Since the pandemic began, Bright Horizons opened 23 child-care centers, bought Chicago-based Sittercity and contracted with Edina-based College Nannies and Sitters to keep up with demand from working parents dealing with shifting work demands.
“Work and life have blended together” and that is changing the child-care landscape for working families, Bearfield said. “The pandemic happened and all of a sudden the way people work changes. We have people working in very different ways.”
For UNFI, going back to the office will be voluntary, said the group’s chief financial officer, John Howard.
Howard joked with Kashkari during a recent meeting that the company originally hoped to reopen its Eden Prairie offices in February, but the idea of opening anything in Minnesota during the cold month of February “didn’t sound very positive, so I think we will do it in the spring.”
Workers will need to be vaccinated to work in the offices, Howard said during a video call earlier this month while he was in Providence, R.I., opening UNFI’s office there.
Howard is looking forward to “a great return.”
“I think folks have forgotten the value of being in an office together. I am a fan of working remotely personally,” he said. “I think it serves a purpose and it has a place in the toolbox of how can we work with folks. But being in the office? And being able to just walk down the hall and talk to folks? You just can’t beat that.”

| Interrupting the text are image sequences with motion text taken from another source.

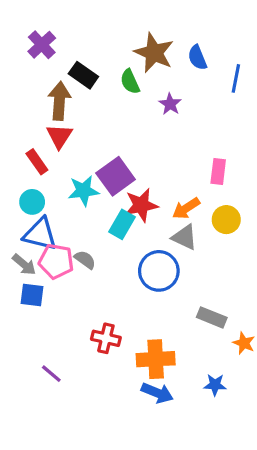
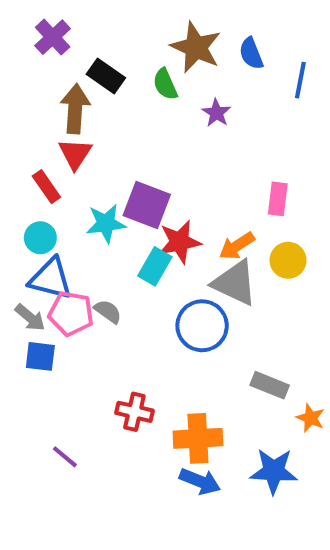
purple square: (116, 176) -> (147, 205), turned -33
gray triangle: (185, 237) -> (235, 283), size x1.4
blue star: (215, 385) -> (274, 471), size x1.6

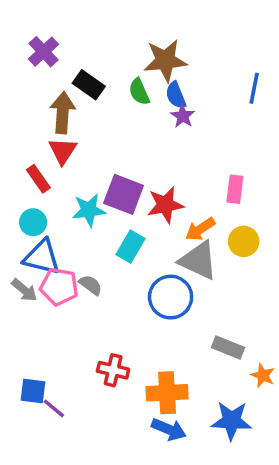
brown star: (196, 47) -> (165, 60), turned -30
blue semicircle: (251, 53) -> (176, 95), moved
red star: (180, 242) -> (165, 205), moved
blue square: (40, 356) -> (33, 391), moved

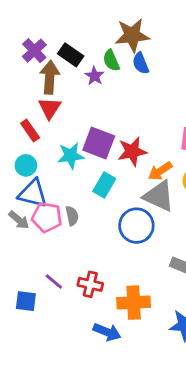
purple cross: (44, 52) -> (34, 51), moved
purple star: (183, 116) -> (94, 76), moved
gray semicircle: (90, 285) -> (72, 216), turned 42
purple line: (54, 408) -> (54, 282), moved
blue arrow: (169, 429) -> (107, 332), moved

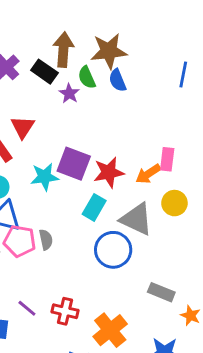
brown arrow: (50, 77) -> (63, 50), moved
orange arrow: (160, 171) -> (148, 174), moved
cyan rectangle: (104, 185) -> (94, 207), moved
orange cross: (134, 303) -> (110, 330), turned -36

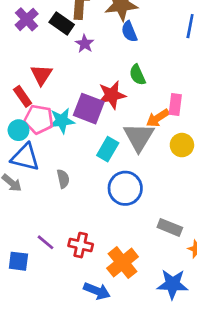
green semicircle: (87, 77) -> (137, 75), moved
red star: (109, 172) -> (112, 95), moved
gray triangle: (136, 219) -> (139, 137), moved, turned 36
pink pentagon: (20, 241) -> (39, 119), moved

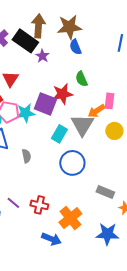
black rectangle: (62, 23) -> (25, 41), size x1.4

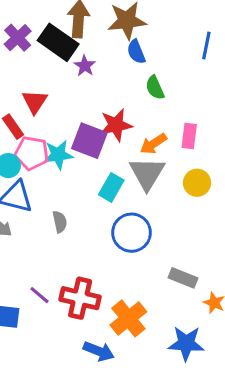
green semicircle: (81, 79) -> (155, 88), moved
orange arrow: (96, 111) -> (153, 144), moved
red cross: (39, 205) -> (80, 298), size x1.4

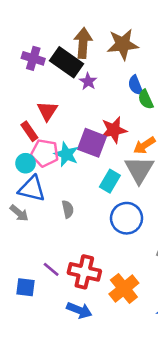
purple cross: (18, 38) -> (33, 58), turned -30
blue semicircle: (136, 52) -> (135, 85), moved
cyan star: (58, 155) -> (66, 154), turned 30
blue arrow: (99, 351) -> (79, 310), moved

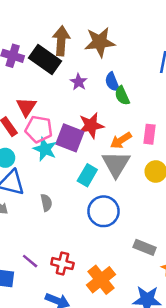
purple star: (88, 81) -> (79, 82), moved
pink pentagon: (45, 153) -> (39, 129), moved
red cross: (84, 272) -> (62, 264), size x0.7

The Fed workers will join employees from Ameriprise and the city of Minneapolis, which already have returned on a hybrid basis. Some U.S. Bank workers also were set to return late this month. Xcel Energy headquarters workers will return March 7.
While Wells Fargo workers started to come back Feb. 10, most of the bank’s U.S. employees were expected to start having office days around March 14.
Officials at St. Paul-based Ecolab said they have not yet announced any return-to-work plans. The maker of disinfecting and cleaning products and services had originally hoped to begin returning workers on a voluntary basis in June 2021.